Cue Energy Resources Limited Annual Report 2016/1734Cue Energy Resources Limited
Notes to the financial statements
30 June 2017
Note 2. Summary of significant accounting policies (continued)
(k) New Accounting Standards and Interpretations not yet mandatory or early adopted
Australian Accounting Standards and Interpretations that have recently been issued or amended but are not yet mandatory,
have not been early adopted by the consolidated entity for the annual reporting period ended 30 June 2017. The consolidated
entity's assessment of the impact of these new or amended Accounting Standards and Interpretations, most relevant to the
consolidated entity, are set out below:
AASB 9 Financial Instruments
The Group does not hold complex financial instruments. The classification of its financial instruments will not change under
the new accounting standard. Therefore, management does not expect the adoption of this accounting standard will have a
material impact on the Group's financial performance.
AASB 15 Revenue from Contracts with Customers
The Group holds contracts with operators in Indonesia and New Zealand where production income is generated. These
contracts do not have complex performance obligations. Therefore, management does not expect the adoption of this
accounting standard will have a material impact on the Group's financial performance.
AASB 16 Leases (applicable to annual reporting periods beginning on or after 1 January 2019)
The consolidated entity will adopt this standard from 1 January 2019. The standard will affect primarily the accounting for the
Group’s operating leases. As at reporting date, the Group has non-cancellable operating lease commitments of $0.5 million
(refer note 28). Management does not expect the adoption of this accounting standard will have a material impact on the
Group's financial performance.
Note 3. Critical accounting estimates and judgements
The preparation of a financial report in conformity with Australian Accounting Standards requires management to make
judgements, estimates and assumptions that affect the application of policies and reported amounts of assets and liabilities,
income and expenses. The estimates and associated assumptions are based on historical experience and various other
factors that are believed to be reasonable under the circumstances, the results of which form the basis of making the
judgement about carrying values of assets and liabilities that are not readily apparent from other sources. Actual results may
differ from these estimates. These accounting policies have been consistently applied by each entity in the consolidated
entity, and the estimates and underlying assumptions are reviewed on an ongoing basis.

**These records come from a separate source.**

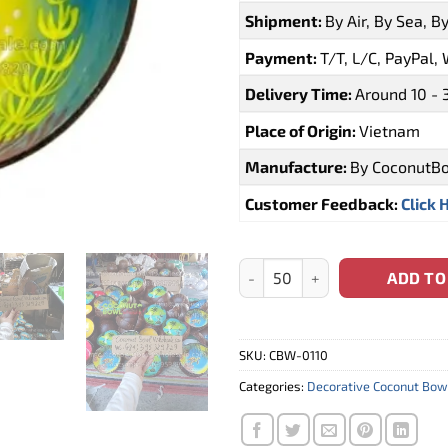
Shipment:
By Air, By Sea, B
Payment:
T/T, L/C, PayPal,
Delivery Time:
Around 10 - 
Place of Origin:
Vietnam
Manufacture:
By CoconutB
Customer Feedback:
Click 
Mauritius Lacquer Coconut Bow
ADD TO
SKU:
CBW-0110
Categories:
Decorative Coconut Bow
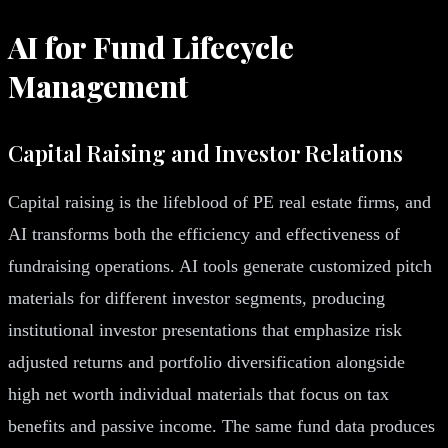
AI for Fund Lifecycle
Management
Capital Raising and Investor Relations
Capital raising is the lifeblood of PE real estate firms, and
AI transforms both the efficiency and effectiveness of
fundraising operations. AI tools generate customized pitch
materials for different investor segments, producing
institutional investor presentations that emphasize risk
adjusted returns and portfolio diversification alongside
high net worth individual materials that focus on tax
benefits and passive income. The same fund data produces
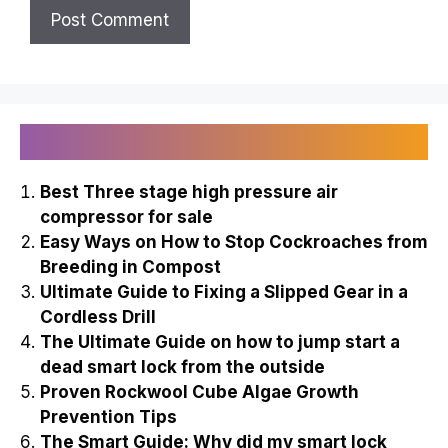
Recently Published
Best Three stage high pressure air
compressor for sale
Easy Ways on How to Stop Cockroaches from
Breeding in Compost
Ultimate Guide to Fixing a Slipped Gear in a
Cordless Drill
The Ultimate Guide on how to jump start a
dead smart lock from the outside
Proven Rockwool Cube Algae Growth
Prevention Tips
The Smart Guide: Why did my smart lock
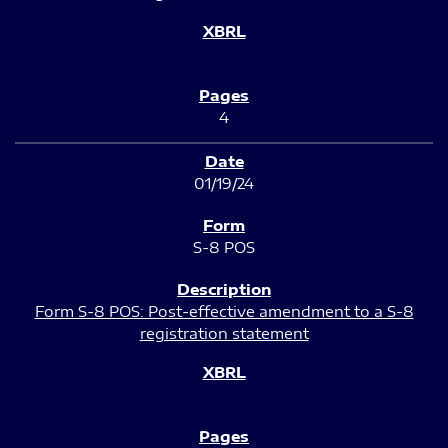
4
01/19/24
S-8 POS
Form S-8 POS: Post-effective amendment to a S-8
registration statement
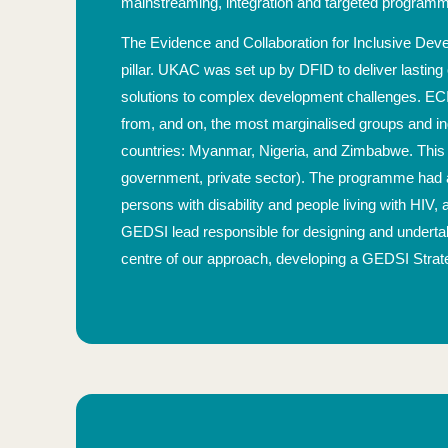
mainstreaming, integration and targeted programm
The Evidence and Collaboration for Inclusive De
pillar. UKAC was set up by DFID to deliver lasting
solutions to complex development challenges. ECI
from, and on, the most marginalised groups and indiv
countries: Myanmar, Nigeria, and Zimbabwe. This a
government, private sector). The programme had a p
persons with disability and people living with HIV, 
GEDSI lead responsible for designing and undertak
centre of our approach, developing a GEDSI Stra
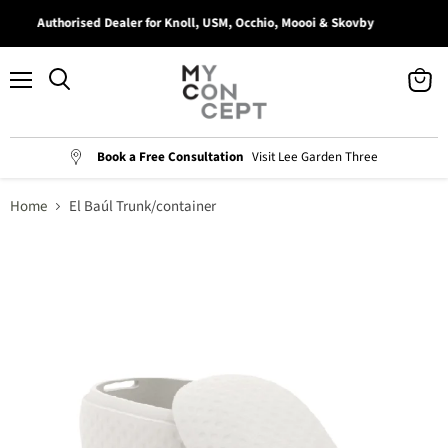
Authorised Dealer for Knoll, USM, Occhio, Moooi & Skovby
Menu
View
Search
cart
Book a Free Consultation
Visit Lee Garden Three
Home
El Baúl Trunk/container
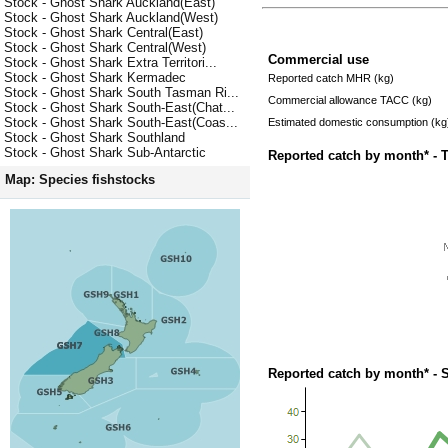
Stock - Ghost Shark Auckland(East)
Stock - Ghost Shark Auckland(West)
Stock - Ghost Shark Central(East)
Stock - Ghost Shark Central(West)
Commercial use
Stock - Ghost Shark Extra Territori...
Stock - Ghost Shark Kermadec
Reported catch MHR (kg)
Stock - Ghost Shark South Tasman Ri...
Commercial allowance TACC (kg)
Stock - Ghost Shark South-East(Chat...
Stock - Ghost Shark South-East(Coas...
Estimated domestic consumption (kg
Stock - Ghost Shark Southland
Stock - Ghost Shark Sub-Antarctic
Reported catch by month* - 
Map: Species fishstocks
Reported catch by month* -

The judgements, estimates and assumptions that have a significant risk of causing a material adjustment to the carrying
values of assets and liabilities within the next financial year are discussed below.
(i) Recovery of deferred tax assets
Deferred tax assets resulting from unused tax losses are only recognised if management considers it is probable that future
tax profits will be available to utilise the unused tax losses. No deferred tax assets were recognised as at 30 June 2017.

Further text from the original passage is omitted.